Policjanci z Łomży i Ostrołęki zatrzymali taksówkarza, który z kradzieży paliwa na lokalnych stacjach uczynił sobie dodatkowe źródło dochodu. Łącznie ukradł paliwo na łączną kwotę ponad 2 tysięcy złotych. Mężczyzna wpadł kilka kilometrów od Ostrołęki, świeżo po dokonanej kradzieży w naszych sąsiadów.

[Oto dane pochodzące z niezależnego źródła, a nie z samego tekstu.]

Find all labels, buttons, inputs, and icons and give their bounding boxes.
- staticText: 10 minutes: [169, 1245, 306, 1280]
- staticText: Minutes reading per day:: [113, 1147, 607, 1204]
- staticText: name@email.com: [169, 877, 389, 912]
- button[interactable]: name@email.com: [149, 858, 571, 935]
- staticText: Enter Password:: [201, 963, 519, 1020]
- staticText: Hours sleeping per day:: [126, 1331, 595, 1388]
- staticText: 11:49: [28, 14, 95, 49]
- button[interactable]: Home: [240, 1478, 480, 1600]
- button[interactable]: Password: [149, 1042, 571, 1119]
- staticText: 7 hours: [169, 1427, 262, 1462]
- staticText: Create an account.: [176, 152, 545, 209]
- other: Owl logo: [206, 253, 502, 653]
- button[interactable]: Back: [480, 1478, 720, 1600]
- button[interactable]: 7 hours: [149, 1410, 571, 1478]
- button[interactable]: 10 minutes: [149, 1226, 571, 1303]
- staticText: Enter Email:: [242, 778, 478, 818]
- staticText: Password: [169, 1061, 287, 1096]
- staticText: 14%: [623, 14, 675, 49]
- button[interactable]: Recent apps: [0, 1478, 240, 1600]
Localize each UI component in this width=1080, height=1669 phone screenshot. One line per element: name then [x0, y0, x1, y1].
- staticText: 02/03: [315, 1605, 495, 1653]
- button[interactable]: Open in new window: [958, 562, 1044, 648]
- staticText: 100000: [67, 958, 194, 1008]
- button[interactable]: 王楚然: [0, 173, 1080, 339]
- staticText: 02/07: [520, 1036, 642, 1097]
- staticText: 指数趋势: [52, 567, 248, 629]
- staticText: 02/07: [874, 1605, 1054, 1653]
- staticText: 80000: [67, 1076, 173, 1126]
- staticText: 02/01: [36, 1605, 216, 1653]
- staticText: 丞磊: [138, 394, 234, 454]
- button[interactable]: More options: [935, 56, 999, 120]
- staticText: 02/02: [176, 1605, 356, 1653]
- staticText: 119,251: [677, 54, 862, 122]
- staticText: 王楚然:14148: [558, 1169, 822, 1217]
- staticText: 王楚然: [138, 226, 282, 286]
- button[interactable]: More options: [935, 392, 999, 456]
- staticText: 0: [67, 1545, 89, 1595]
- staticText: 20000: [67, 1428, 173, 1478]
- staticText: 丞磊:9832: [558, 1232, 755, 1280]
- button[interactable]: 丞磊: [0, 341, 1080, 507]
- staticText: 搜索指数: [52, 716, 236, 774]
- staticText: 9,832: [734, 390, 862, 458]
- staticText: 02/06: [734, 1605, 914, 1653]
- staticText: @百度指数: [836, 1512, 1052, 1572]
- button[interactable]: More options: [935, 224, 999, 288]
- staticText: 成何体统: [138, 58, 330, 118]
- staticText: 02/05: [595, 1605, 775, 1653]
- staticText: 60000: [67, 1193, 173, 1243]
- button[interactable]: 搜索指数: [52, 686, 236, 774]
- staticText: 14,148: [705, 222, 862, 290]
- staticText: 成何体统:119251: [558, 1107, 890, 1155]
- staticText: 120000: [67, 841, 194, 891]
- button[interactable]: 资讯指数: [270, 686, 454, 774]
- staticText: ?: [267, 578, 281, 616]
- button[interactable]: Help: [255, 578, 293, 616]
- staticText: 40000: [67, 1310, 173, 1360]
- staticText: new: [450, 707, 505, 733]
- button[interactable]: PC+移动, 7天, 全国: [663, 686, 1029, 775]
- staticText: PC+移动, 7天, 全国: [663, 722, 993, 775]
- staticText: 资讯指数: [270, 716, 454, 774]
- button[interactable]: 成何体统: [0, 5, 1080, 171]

W środę, tuż przed 22:00, łomżyńscy policjanci otrzymali zgłoszenie o kradzieży paliwa na jednej ze stacji paliw w gminie Łomża. Mundurowi ustalili, że kierowca mercedesa podjechał pod dystrybutor, zatankował samochód, a dodatkowo wlał paliwo do kanistrów na kwotę blisko 900 złotych. Następnie odjechał w kierunku Ostrołęki.
Dyżurny z łomżyńskiej komendy skontaktował się z policjantami z Ostrołęki i poinformował ich o przestępstwie. Mężczyzna został zatrzymany przez kolegów z sąsiedniej jednostki, na punkcie blokadowym w Laskowcu. Łomżyńscy kryminalni ustalili, że mężczyzna wielokrotnie kradł paliwo na terenie powiatu łomżyńskiego. Pokrzywdzeni oszacowali swoje straty na ponad 2 tysiące złotych. Podejrzany próbował jeszcze utrudnić pracę mundurowym i montował w pojeździe wcześniej skradzione tablice rejestracyjne.
- informuje oficer prasowy łomżyńskiej policji.
Funkcjonariusze odzyskali część skradzionego paliwa oraz tablice. Mężczyzna łacznie usłyszał 4 zarzuty. Policjanci ustalili także, że jest on taksówkarzem, a z kradzieży paliwa uczynił sobie dodatkowe źródło dochodu.